6. Integration Test Ideas - Verify endpoint creates one valid token row and invalidates earlier rows in the real database. - Verify mail API payload includes the reset link, token, and correct template variables. - Verify auth middleware, rate limiter, and audit logging interact correctly with this endpoint.
7. Regression Test Focus - Existing login and signup flows should remain unaffected by new token invalidation logic. - Email templates used by other account emails should not break if shared mail helpers changed.
8. Missing Requirements / Clarifying Questions - What is the exact rate limit policy per IP and per account? - Should mail delivery failure trigger retry, dead-letter handling, or manual alerting? - Are previously issued tokens invalidated only on new requests or also after successful reset? - Should suspended or unverified accounts receive reset emails?

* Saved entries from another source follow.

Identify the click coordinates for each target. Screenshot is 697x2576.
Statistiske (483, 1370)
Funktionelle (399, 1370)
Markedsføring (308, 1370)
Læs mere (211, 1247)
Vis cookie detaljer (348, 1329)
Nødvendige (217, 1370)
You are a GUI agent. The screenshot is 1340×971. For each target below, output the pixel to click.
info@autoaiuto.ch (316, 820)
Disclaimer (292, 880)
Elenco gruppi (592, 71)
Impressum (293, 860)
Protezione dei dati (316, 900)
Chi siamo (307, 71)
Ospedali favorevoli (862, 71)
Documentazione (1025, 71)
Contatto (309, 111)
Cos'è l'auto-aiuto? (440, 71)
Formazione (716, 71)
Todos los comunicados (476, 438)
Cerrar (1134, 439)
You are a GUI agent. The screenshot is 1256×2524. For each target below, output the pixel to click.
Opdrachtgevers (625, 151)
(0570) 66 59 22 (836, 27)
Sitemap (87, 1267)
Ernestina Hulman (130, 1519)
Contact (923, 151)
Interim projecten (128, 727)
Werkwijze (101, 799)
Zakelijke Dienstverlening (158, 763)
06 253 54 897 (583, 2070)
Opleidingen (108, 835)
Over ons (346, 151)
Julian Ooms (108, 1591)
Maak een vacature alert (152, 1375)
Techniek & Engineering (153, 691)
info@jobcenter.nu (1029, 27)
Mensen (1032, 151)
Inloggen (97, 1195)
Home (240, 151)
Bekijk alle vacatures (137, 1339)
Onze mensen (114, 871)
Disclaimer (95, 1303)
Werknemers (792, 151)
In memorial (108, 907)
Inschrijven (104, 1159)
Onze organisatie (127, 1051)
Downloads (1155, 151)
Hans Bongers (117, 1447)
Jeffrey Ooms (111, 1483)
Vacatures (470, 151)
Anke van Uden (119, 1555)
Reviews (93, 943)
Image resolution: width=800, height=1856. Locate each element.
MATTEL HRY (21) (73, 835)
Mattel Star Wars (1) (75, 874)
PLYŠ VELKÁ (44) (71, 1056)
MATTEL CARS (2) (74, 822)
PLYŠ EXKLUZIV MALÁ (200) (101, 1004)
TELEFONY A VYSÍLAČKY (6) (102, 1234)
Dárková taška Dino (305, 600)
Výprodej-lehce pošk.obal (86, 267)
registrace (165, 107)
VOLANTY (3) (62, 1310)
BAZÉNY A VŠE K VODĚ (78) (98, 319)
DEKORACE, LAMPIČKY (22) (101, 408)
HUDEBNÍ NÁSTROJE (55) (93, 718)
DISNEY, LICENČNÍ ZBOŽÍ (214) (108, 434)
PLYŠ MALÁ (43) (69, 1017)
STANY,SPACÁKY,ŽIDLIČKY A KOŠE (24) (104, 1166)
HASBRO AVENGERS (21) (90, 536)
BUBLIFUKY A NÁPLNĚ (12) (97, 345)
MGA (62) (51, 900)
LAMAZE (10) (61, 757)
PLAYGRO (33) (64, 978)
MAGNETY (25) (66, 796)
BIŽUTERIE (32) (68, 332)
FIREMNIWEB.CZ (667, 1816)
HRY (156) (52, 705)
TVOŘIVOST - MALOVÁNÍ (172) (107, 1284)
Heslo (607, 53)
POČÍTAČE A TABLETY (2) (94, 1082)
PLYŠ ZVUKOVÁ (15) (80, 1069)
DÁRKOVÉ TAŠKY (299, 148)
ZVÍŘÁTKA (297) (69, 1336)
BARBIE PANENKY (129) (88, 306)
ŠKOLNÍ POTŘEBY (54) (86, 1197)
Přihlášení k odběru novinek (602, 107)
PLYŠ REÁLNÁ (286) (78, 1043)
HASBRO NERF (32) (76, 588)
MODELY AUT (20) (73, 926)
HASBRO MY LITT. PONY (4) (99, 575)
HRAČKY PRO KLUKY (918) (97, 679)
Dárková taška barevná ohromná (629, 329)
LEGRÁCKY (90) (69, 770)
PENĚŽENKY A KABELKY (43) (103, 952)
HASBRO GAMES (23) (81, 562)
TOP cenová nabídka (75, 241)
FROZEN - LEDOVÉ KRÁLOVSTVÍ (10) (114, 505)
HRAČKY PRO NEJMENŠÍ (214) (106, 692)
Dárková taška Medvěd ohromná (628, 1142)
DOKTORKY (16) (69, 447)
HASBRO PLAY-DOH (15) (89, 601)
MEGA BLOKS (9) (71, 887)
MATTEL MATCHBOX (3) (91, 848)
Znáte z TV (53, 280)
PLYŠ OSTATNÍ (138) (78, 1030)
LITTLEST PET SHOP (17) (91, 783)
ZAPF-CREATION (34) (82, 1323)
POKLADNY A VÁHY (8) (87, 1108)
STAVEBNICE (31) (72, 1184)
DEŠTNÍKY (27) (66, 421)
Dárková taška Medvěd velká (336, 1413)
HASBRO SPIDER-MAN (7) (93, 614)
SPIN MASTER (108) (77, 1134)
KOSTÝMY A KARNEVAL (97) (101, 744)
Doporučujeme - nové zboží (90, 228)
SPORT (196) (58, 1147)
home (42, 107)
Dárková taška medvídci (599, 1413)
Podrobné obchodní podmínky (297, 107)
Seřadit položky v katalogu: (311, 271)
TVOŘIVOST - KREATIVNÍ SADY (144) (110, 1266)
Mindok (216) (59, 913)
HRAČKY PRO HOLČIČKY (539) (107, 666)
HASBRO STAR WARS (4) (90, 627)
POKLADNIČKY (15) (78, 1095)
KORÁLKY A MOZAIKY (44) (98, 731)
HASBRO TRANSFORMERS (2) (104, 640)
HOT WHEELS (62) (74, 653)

9. Highest-Risk Areas The biggest risks are account enumeration, token replay, inconsistent invalidation of prior tokens, and silent failure between token creation and mail delivery. These areas deserve Critical or High priority coverage before release.
Este Prompt foi projetado para engenheiros que estão revisando uma nova funcionalidade, função ou mudança em uma API e querem um plano de testes mais refinado do que um pedido vago como 'escreve testes para isso'. Funciona melhor quando você já tem uma descrição da funcionalidade, um resumo do Pull Request ou um trecho de código que mostra o comportamento esperado. A estrutura é importante: a seção Role instrui o modelo a pensar como um engenheiro de testes sênior, a seção Context fornece detalhes de implementação, a seção Task força a cobertura das categorias de teste unitário, edge case, erro, teste de integração, regressão e esclarecimento de requisitos, e o Output Format mantém a resposta legível durante a code review. Isso torna o resultado muito mais útil do que uma lista genérica de testes, porque revela requisitos ausentes, destaca riscos e produz cenários acionáveis que os engenheiros podem converter rapidamente em testes reais.